"Margaret!" she cried, "you have come again--come to forgive your poor
old grand--No, no," she added, as she saw the look of pain flash over
Maggie's face, "I'll never insult you with that name. Only say that
you forgive me, will you, Miss Margaret?" and the trembling voice was
choked with sobs, while the aged form shook as with a palsied stroke.

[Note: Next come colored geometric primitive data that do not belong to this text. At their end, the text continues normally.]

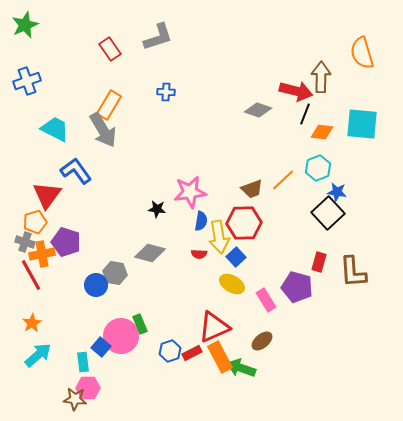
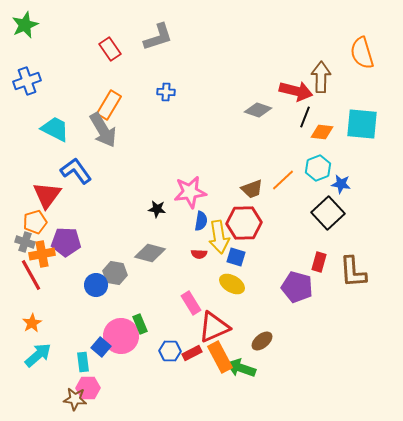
black line at (305, 114): moved 3 px down
blue star at (337, 192): moved 4 px right, 8 px up
purple pentagon at (66, 242): rotated 16 degrees counterclockwise
blue square at (236, 257): rotated 30 degrees counterclockwise
pink rectangle at (266, 300): moved 75 px left, 3 px down
blue hexagon at (170, 351): rotated 20 degrees clockwise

Hagar had been ill. Exposure to the damp air on that memorable night
had brought on a second severe attack of rheumatism, which had bent
her nearly double. Anxiety for Margaret, too, had wasted her to a
skeleton, and her thin, sharp face, now of a corpse-like pallor,
contrasted strangely with her eyes, from which the wildness all was
gone. Touched with pity, Maggie drew a chair to her side, and thus
replied: "I do forgive you, Hagar, for I know that what you did was
done in love; but by telling me what you have you've ruined all my
hopes of happiness. In the new scenes to which I go, and the new
associations I shall form, I may become contented with my lot, but
never can I forget that I once was Maggie Miller."
"Magaret," gasped Hagar, and in her dim eye there was something of its
olden fire, "if by new associations you mean Henry Warner, it must not
be. Alas, that I should tell this! but Henry is your brother--your
father's only son. Oh, horror! horror!" and dreading what Margaret
would say, she covered her face with her cramped, distorted hands.